_WHAT IS NEEDED_
Please transcribe all of the records precisely.

_ENTRIES PROVIDED_
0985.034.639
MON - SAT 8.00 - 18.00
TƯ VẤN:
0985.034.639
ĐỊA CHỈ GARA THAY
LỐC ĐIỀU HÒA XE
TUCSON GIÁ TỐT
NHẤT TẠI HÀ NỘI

_YOUR SOLUTION_
0985.034.639
MON - SAT 8.00 - 18.00
TƯ VẤN:
0985.034.639
ĐỊA CHỈ GARA THAY
LỐC ĐIỀU HÒA XE
TUCSON GIÁ TỐT
NHẤT TẠI HÀ NỘI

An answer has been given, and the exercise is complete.